Find "hier entlang" and "Anzeigen 73-108 von 1088 Artikel(n)" in the records below. Copy the lines holding them and every line between, exactly, and no others.
________
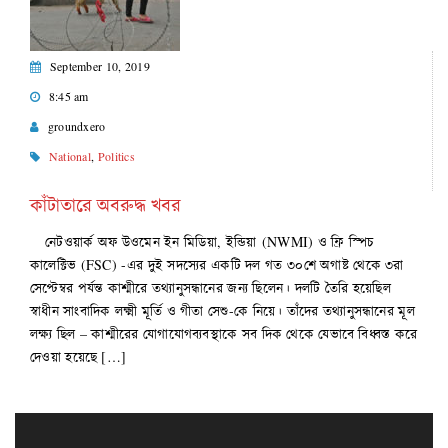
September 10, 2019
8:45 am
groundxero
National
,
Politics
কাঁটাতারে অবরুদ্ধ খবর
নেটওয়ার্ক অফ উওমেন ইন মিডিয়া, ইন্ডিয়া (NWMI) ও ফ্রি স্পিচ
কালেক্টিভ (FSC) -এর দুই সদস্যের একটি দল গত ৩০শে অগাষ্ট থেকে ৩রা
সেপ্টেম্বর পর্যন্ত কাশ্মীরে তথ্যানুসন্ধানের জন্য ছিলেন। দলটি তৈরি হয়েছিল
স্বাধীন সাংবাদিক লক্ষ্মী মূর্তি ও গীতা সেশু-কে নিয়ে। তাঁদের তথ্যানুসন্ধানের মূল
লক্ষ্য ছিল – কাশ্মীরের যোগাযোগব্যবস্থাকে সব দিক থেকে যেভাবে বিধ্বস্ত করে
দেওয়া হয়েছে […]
________
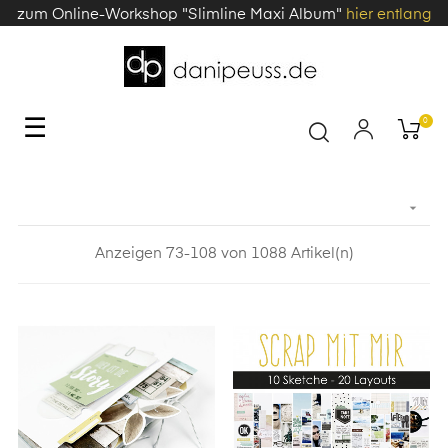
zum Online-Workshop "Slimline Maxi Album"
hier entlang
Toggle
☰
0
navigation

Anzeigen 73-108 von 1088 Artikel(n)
________
SOLUTION:
hier entlang
Toggle
☰
0
navigation

Anzeigen 73-108 von 1088 Artikel(n)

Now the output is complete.